I thought I had come to terms with my decision to formula-feed my baby boy months ago. To this day, I consider it the best decision I have made so far as a mother. Breastfeeding ruined my first three weeks of bonding with John, as I’ve discussed before. I was convinced that I had to be the world’s worst mother because there were times when I found myself second-guessing my decision to have a child. I was even more self-deprecating because objectively-speaking, I had a great baby. During those first three weeks, he ate well and slept well. He figured out breastfeeding without any difficulty, and I didn’t find it to be overly painful. And yet I was miserable.
My entire pregnancy had been shadowed by the looming reality of breastfeeding. As John’s due date approached, countless women offered me advice about childbirth and breastfeeding. Many of them advocated breastfeeding in public with or without a cover, and some of them even went so far as to suggest that women who did not breastfeed in public were traitors to mothers everywhere. I had never been comfortable with the idea of breastfeeding in public, but during those months, I just kept my mouth shut. I just assumed that this was something that I was going to have to endure. I might be miserable for a year or more, but at least I wasn’t going to be a traitor to all mothers everywhere.
But then John was born, and as the days past, our first public outing loomed near. In the end, I chickened out. And that was exactly how I felt. I made the decision to switch to formula just three days before our first scheduled outing, and there was a huge part of me that felt like I was a wimp. I was not a good mother. Breastfeeding was often presented as the one thing that a mother could do that a father could not. It was proposed as the ultimate way to bond with your child, to establish yourself as this little baby’s mother, as someone unique and valuable to the child. It set you apart from the baby’s father, who could love and care for him, but who could never nourish him, could never provide him with this life-sustaining breast milk. Some women had even gone so far as to suggest that breastfeeding was a mother’s way to continue to give this child life- as if giving birth to him hadn’t been enough.
I ignored all of these sentiments though, scanning parenting emails regularly and deleting the ones that made me feel inadequate as a mother. I started deleting all parenting emails that even mentioned nursing or breastfeeding, because more often than not, a well-meaning mother made some comment in support of the “breast is best” movement. I ignored all the looks that I received when I pulled John’s formula-filled bottles from my diaper bag. I ignored the looks when I took a box of formula powder off the supermarket shelf or handed it over to the cashier to ring up. I did my best to ignore the looks and the judgments passed, repeatedly telling myself that I had made the right choice.

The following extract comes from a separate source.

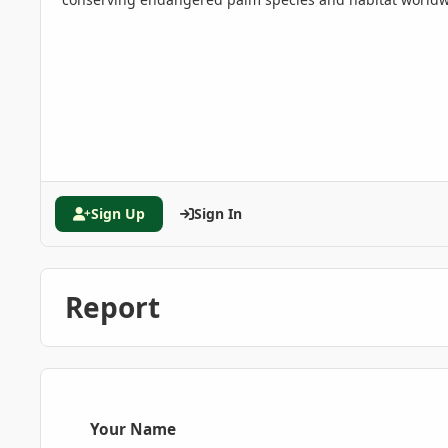
Sign Up
Sign In
Report
Your Name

I focused on my friends who supported my decision, the ones who didn’t let differing parenting choices get in the way of our friendship. I tried my best to surround myself with supportive family and friends, people who were able to remind me that I had made the best decision for my son and myself. Because contrary to the popular tagline, breast is not always best.
If the slogan “breast is best” only meant that breast milk is more nutritious than formula, I would wholeheartedly agreed. I did all the research; I’ve read the countless studies and articles about the benefits of breast milk for a growing baby. During the months of my pregnancy, I was desperate for more reasons to breastfeed. I hoped that one article would convince me that it would all be worth it. I never did find that article, but I know enough to know that formula is just a substandard imitation of breast milk- there’s a reason that formula companies are constantly trying to create better forms that more closely resemble breast milk. If that’s all that was meant by “breast is best,” I wouldn’t be able to object in the least.
But that’s not all that the slogan means. When you see that catch phrase, it is often followed by all sorts of benefits not just for baby, but for mommy as well, benefits that extend beyond nutrition and health perks. The slogan does not just suggest that breast milk is best, but that breastfeeding is best. And with that concept, I wholeheartedly disagree.
Breastfeeding was definitely not best for me. My first days of potential bonding with my firstborn son were ruined because I hated nursing so much. I will never get those days, those weeks, with my son back. If I could go back and relive those first three weeks of John’s life, I would formula-feed from the very beginning. I would ignore all the pressure to breastfeed, ignore the judgmental looks, and I would just go for the bottles. I would choose to be happy.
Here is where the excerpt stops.